Pycnogenol ® is extracted from the bark of Maritime pine trees (Pinus pinaster) originated from France. The result is a very fine, red/brown-colored, water-soluble powder. Pycnogenol ® contains mainly procyanidins and their monomers (catechin and epicatechin) as well as phenolic acids. The total amount of procyanidins is standardized to 70 ± 5%. Pycnogenol ® meets the specifications for Maritime Pine Extract, detailed in the United States Pharmacopeia (USP). The procyanidins are biopolymers consisting of units of catechin and epicatechin, with most chain lengths of 2-12 monomeric units [71] .

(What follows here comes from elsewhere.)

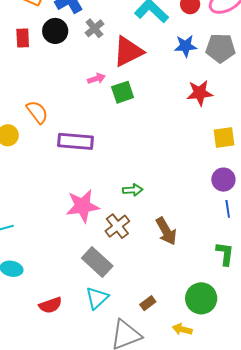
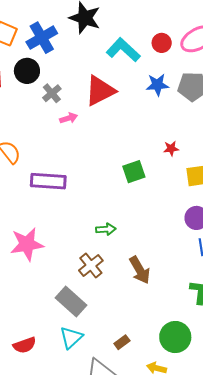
gray cross: (94, 28) -> (52, 93), moved
green square: (123, 92) -> (134, 172), moved
red star: (200, 93) -> (171, 149), moved, size x0.6
pink star: (83, 206) -> (27, 244), moved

Pycnogenol ® is self-affirmed GRAS (Generally Recognized As Safe) for use in conventional foods, based on the evaluation of clinical safety and preclinical toxicology data by an independent panel of toxicology experts. Non-mutagenicity, lethal dose (LD50) above 5.0g/kg body weight, NOAEL above 1000mg/kg/day were determined [71] . Based on current European Food Safety Agency (EFSA) recommendations, this translates in a safe dosage of >700 mg per day. Typically, oral dosages tested in the literature are in the 30 to 200 mg/day, with some studies exploring higher dosages of 200 to 450 mg/day. There have been no reports of serious adverse effects in any clinical study or from commercial use of Pycnogenol ® since it was introduced into the market in Europe around 1970. Mild side effect of gastric discomfort has rarely been reported and was linked to stomach-sensitive patients. No interactions of Pycnogenol ® with other drugs, alcohol or food intake have been reported [71] . Pycnogenol ® does not affect INR (a measure of bleeding tendency) or platelet function in patients taking aspirin [72] . One University study evaluated patients (n = 28; 49-73 years of age) with stable coronary artery disease treated with both optimal standard therapy and 200 mg/day Pycnogenol ® for 8 weeks. Standard therapy included aspirin (100% of patients), statins (87%), ACE inhibitors/angiotensin receptor blockers (78%), β-blockers (74%), diuretics (35%), calcium antagonists (17%), clopidogrel (17%), ezetimibe (17%), oral antidiabetics (17%), phenprocoumon (4%), and αantagonists (4%). There were no adverse drug-herb interactions [72] .

The symptoms of COVID-19 comprise endothelial dysfunction, coagulopathy, cytokine storm, problems in microcirculation and capillary leak syndrome. For many of those conditions data from clinical studies with Pycnogenol ® exist, showing beneficial effects in terms of normalizing and stabilizing signs and symptoms related to COVID-19 ( Figure 3 ).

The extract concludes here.